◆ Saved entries
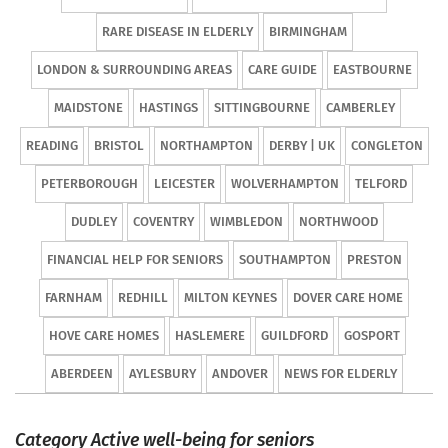
RARE DISEASE IN ELDERLY
BIRMINGHAM
LONDON & SURROUNDING AREAS
CARE GUIDE
EASTBOURNE
MAIDSTONE
HASTINGS
SITTINGBOURNE
CAMBERLEY
READING
BRISTOL
NORTHAMPTON
DERBY | UK
CONGLETON
PETERBOROUGH
LEICESTER
WOLVERHAMPTON
TELFORD
DUDLEY
COVENTRY
WIMBLEDON
NORTHWOOD
FINANCIAL HELP FOR SENIORS
SOUTHAMPTON
PRESTON
FARNHAM
REDHILL
MILTON KEYNES
DOVER CARE HOME
HOVE CARE HOMES
HASLEMERE
GUILDFORD
GOSPORT
ABERDEEN
AYLESBURY
ANDOVER
NEWS FOR ELDERLY
Category Active well-being for seniors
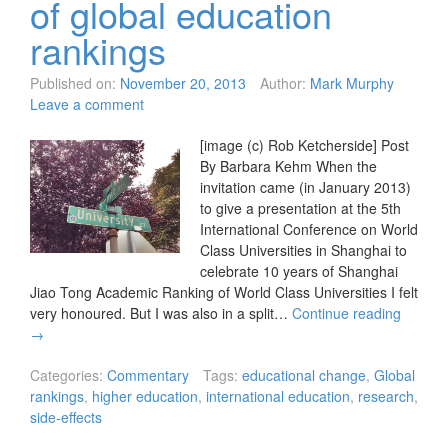
of global education
rankings
Published on:
November 20, 2013
Author:
Mark Murphy
Leave a comment
[image (c) Rob Ketcherside] Post
By Barbara Kehm When the
invitation came (in January 2013)
to give a presentation at the 5th
International Conference on World
Class Universities in Shanghai to
celebrate 10 years of Shanghai
Jiao Tong Academic Ranking of World Class Universities I felt
very honoured. But I was also in a split…
Continue reading
→
Categories:
Commentary
Tags:
educational change
,
Global
rankings
,
higher education
,
international education
,
research
,
side-effects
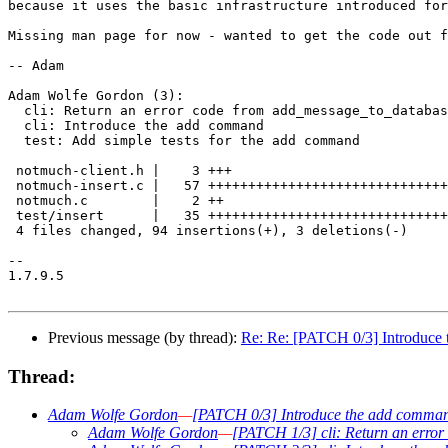
because it uses the basic infrastructure introduced for
Missing man page for now - wanted to get the code out f
-- Adam

Adam Wolfe Gordon (3):

  cli: Return an error code from add_message_to_databas
  cli: Introduce the add command

  test: Add simple tests for the add command

 notmuch-client.h |    3 +++

 notmuch-insert.c |   57 ++++++++++++++++++++++++++++++
 notmuch.c        |    2 ++

 test/insert      |   35 ++++++++++++++++++++++++++++++
 4 files changed, 94 insertions(+), 3 deletions(-)

-- 

1.7.9.5

Previous message (by thread):
Re: Re: [PATCH 0/3] Introduce
Thread:
Adam Wolfe Gordon
—
[PATCH 0/3] Introduce the add comma
Adam Wolfe Gordon
—
[PATCH 1/3] cli: Return an erro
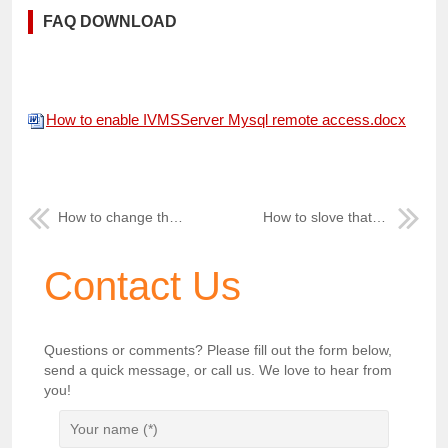
FAQ DOWNLOAD
How to enable IVMSServer Mysql remote access.docx
How to change the Device Num from New IVMS Client Side
How to slove that after reninstall mysql server and Server Manager connect DB Falied
Contact Us
Questions or comments? Please fill out the form below,
send a quick message, or call us. We love to hear from
you!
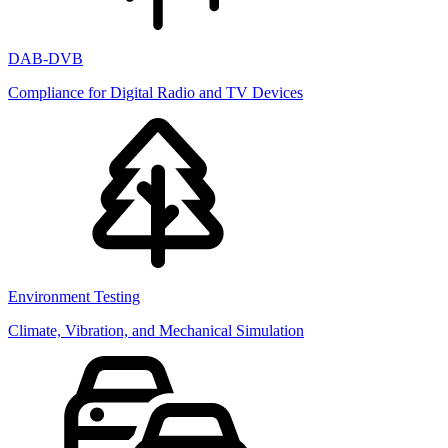
DAB-DVB
Compliance for Digital Radio and TV Devices
Environment Testing
Climate, Vibration, and Mechanical Simulation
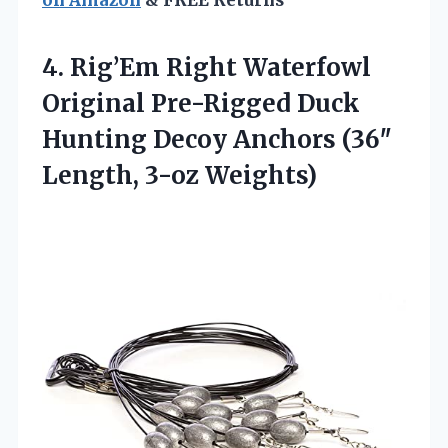
on Amazon
& FREE Returns
4. Rig’Em Right Waterfowl
Original Pre-Rigged Duck
Hunting Decoy Anchors
(36″
Length, 3-oz Weights)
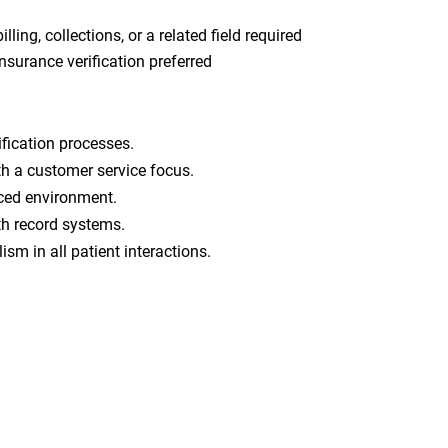
lling, collections, or a related field required
insurance verification preferred
fication processes.
h a customer service focus.
paced environment.
lth record systems.
ism in all patient interactions.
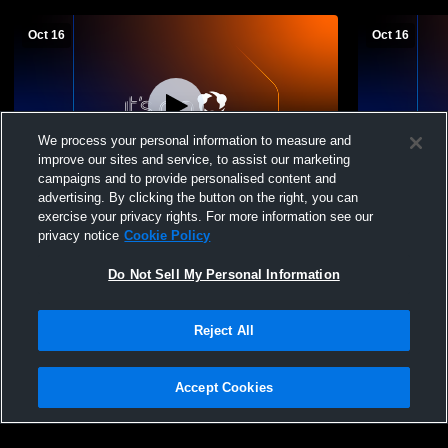
Oct 16
Oct 16
We process your personal information to measure and
improve our sites and service, to assist our marketing
campaigns and to provide personalised content and
advertising. By clicking the button on the right, you can
Taft vs YC Boys' Freshman Football
Taft vs YC 
exercise your privacy rights. For more information see our
privacy notice
Cookie Policy
Do Not Sell My Personal Information
Reject All
Accept Cookies
Privacy Policy
|
Terms & Conditions
|
Software License Agreement
|
Do
Not Sell My Personal Information
|
Cookies
|
Security
Hudl is a product and service of Agile Sports Technologies, Inc. All text and design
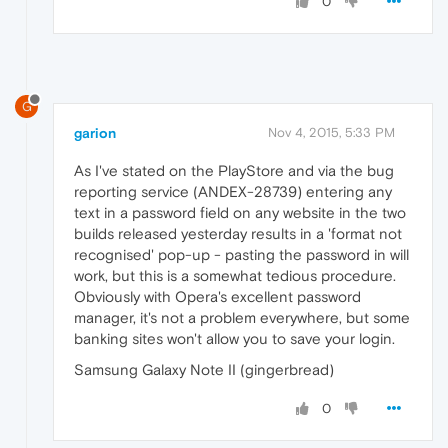
0
G
garion
Nov 4, 2015, 5:33 PM
As I've stated on the PlayStore and via the bug
reporting service (ANDEX-28739) entering any
text in a password field on any website in the two
builds released yesterday results in a 'format not
recognised' pop-up - pasting the password in will
work, but this is a somewhat tedious procedure.
Obviously with Opera's excellent password
manager, it's not a problem everywhere, but some
banking sites won't allow you to save your login.
Samsung Galaxy Note II (gingerbread)
0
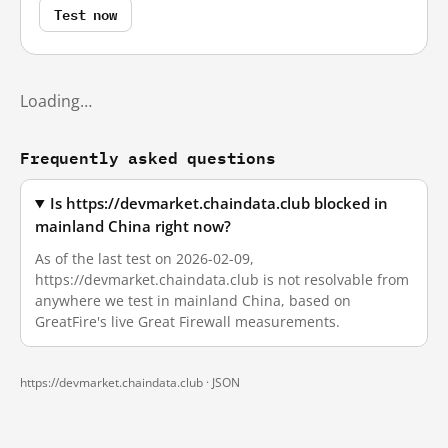
Test now
Loading…
Frequently asked questions
Is https://devmarket.chaindata.club blocked in
mainland China right now?
As of the last test on 2026-02-09,
https://devmarket.chaindata.club is not resolvable from
anywhere we test in mainland China, based on
GreatFire's live Great Firewall measurements.
https://devmarket.chaindata.club ·
JSON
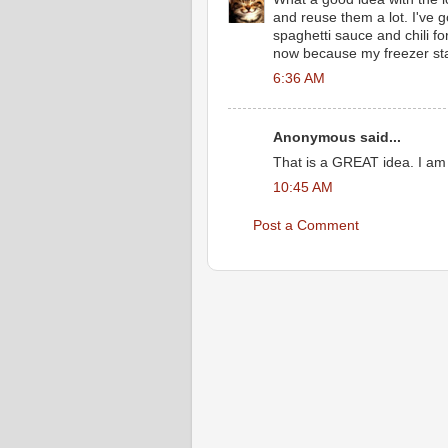
and reuse them a lot. I've g
spaghetti sauce and chili fo
now because my freezer sta
6:36 AM
Anonymous said...
That is a GREAT idea. I am 
10:45 AM
Post a Comment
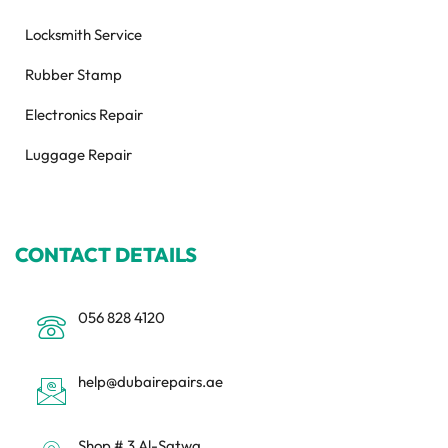
Locksmith Service
Rubber Stamp
Electronics Repair
Luggage Repair
CONTACT DETAILS
056 828 4120
help@dubairepairs.ae
Shop # 3 Al-Satwa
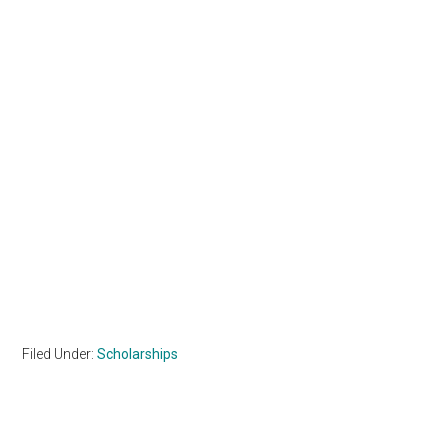
Filed Under:
Scholarships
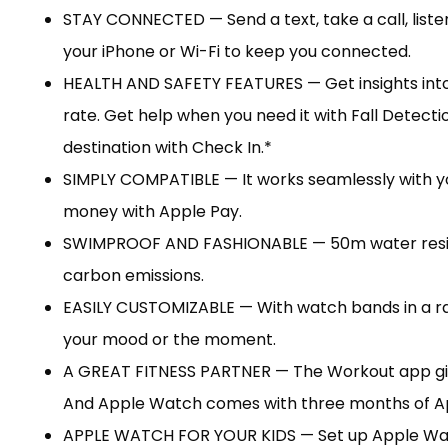
STAY CONNECTED — Send a text, take a call, liste
your iPhone or Wi-Fi to keep you connected.
HEALTH AND SAFETY FEATURES — Get insights into yo
rate. Get help when you need it with Fall Detect
destination with Check In.*
SIMPLY COMPATIBLE — It works seamlessly with you
money with Apple Pay.
SWIMPROOF AND FASHIONABLE — 50m water resista
carbon emissions.
EASILY CUSTOMIZABLE — With watch bands in a rang
your mood or the moment.
A GREAT FITNESS PARTNER — The Workout app give
And Apple Watch comes with three months of App
APPLE WATCH FOR YOUR KIDS — Set up Apple Watch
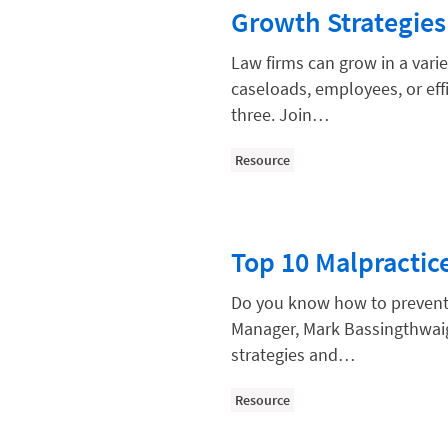
Paralegal
Growth Strategies
Payment Methods
Law firms can grow in a vari
Product
caseloads, employees, or eff
three. Join…
Productivity and Utilization
Productivity Technology
Resource
Professional Development
Setting Your Rate
Top 10 Malpractic
Starting a Law Firm
The Data-Driven Law Firm
Do you know how to prevent 
Manager, Mark Bassingthwaig
The Future of Law
strategies and…
Wellness and Mental Health
Resource
Your Legal Career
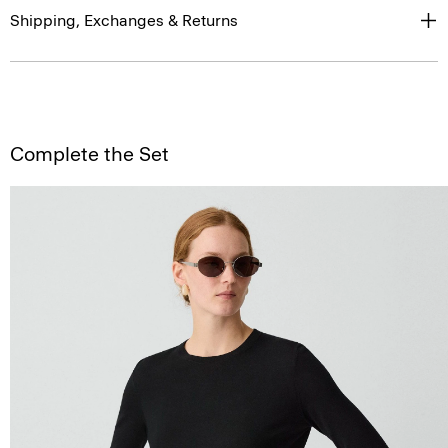
Shipping, Exchanges & Returns
Complete the Set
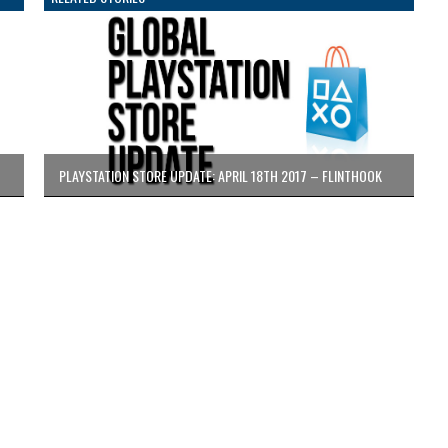
PLAYSTATION STORE UPDATE: APRIL 18TH 2017 – FLINTHOOK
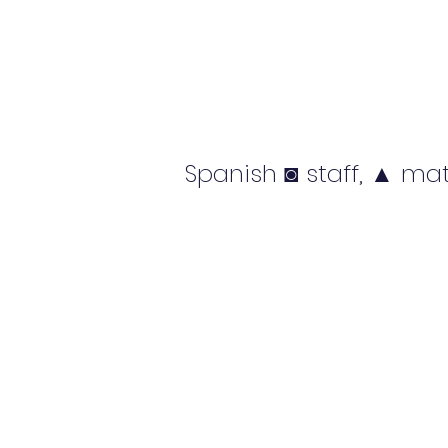
Spanish ◙ staff, ▲ mat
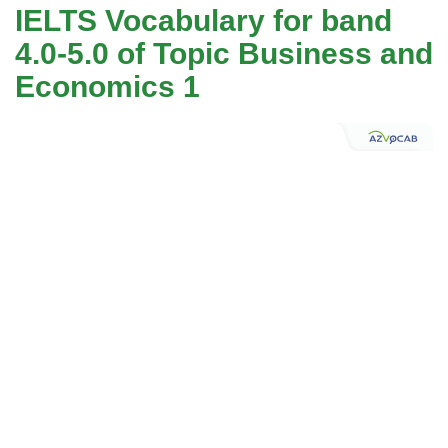
IELTS Vocabulary for band
4.0-5.0 of Topic Business and
Economics 1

◆ REQUIRED WORK
What you return must match the lines from the top of the data through the line with "lling, collections, or" exactly, with the pictures removed.

◆ EXPECTED OUTPUT
RARE DISEASE IN ELDERLY
BIRMINGHAM
LONDON & SURROUNDING AREAS
CARE GUIDE
EASTBOURNE
MAIDSTONE
HASTINGS
SITTINGBOURNE
CAMBERLEY
READING
BRISTOL
NORTHAMPTON
DERBY | UK
CONGLETON
PETERBOROUGH
LEICESTER
WOLVERHAMPTON
TELFORD
DUDLEY
COVENTRY
WIMBLEDON
NORTHWOOD
FINANCIAL HELP FOR SENIORS
SOUTHAMPTON
PRESTON
FARNHAM
REDHILL
MILTON KEYNES
DOVER CARE HOME
HOVE CARE HOMES
HASLEMERE
GUILDFORD
GOSPORT
ABERDEEN
AYLESBURY
ANDOVER
NEWS FOR ELDERLY
Category Active well-being for seniors
of global education
rankings
Published on:
November 20, 2013
Author:
Mark Murphy
Leave a comment
[image (c) Rob Ketcherside] Post
By Barbara Kehm When the
invitation came (in January 2013)
to give a presentation at the 5th
International Conference on World
Class Universities in Shanghai to
celebrate 10 years of Shanghai
Jiao Tong Academic Ranking of World Class Universities I felt
very honoured. But I was also in a split…
Continue reading
→
Categories:
Commentary
Tags:
educational change
,
Global
rankings
,
higher education
,
international education
,
research
,
side-effects
because it uses the basic infrastructure introduced for
Missing man page for now - wanted to get the code out f
-- Adam

Adam Wolfe Gordon (3):

  cli: Return an error code from add_message_to_databas
  cli: Introduce the add command

  test: Add simple tests for the add command

 notmuch-client.h |    3 +++

 notmuch-insert.c |   57 ++++++++++++++++++++++++++++++
 notmuch.c        |    2 ++

 test/insert      |   35 ++++++++++++++++++++++++++++++
 4 files changed, 94 insertions(+), 3 deletions(-)

-- 

1.7.9.5

Previous message (by thread):
Re: Re: [PATCH 0/3] Introduce
Thread:
Adam Wolfe Gordon
—
[PATCH 0/3] Introduce the add comma
Adam Wolfe Gordon
—
[PATCH 1/3] cli: Return an erro
FAQ DOWNLOAD
How to enable IVMSServer Mysql remote access.docx
How to change the Device Num from New IVMS Client Side
How to slove that after reninstall mysql server and Server Manager connect DB Falied
Contact Us
Questions or comments? Please fill out the form below,
send a quick message, or call us. We love to hear from
you!
DAB-DVB
Compliance for Digital Radio and TV Devices
Environment Testing
Climate, Vibration, and Mechanical Simulation
on Amazon
& FREE Returns
4. Rig’Em Right Waterfowl
Original Pre-Rigged Duck
Hunting Decoy Anchors
(36″
Length, 3-oz Weights)
lling, collections, or a related field required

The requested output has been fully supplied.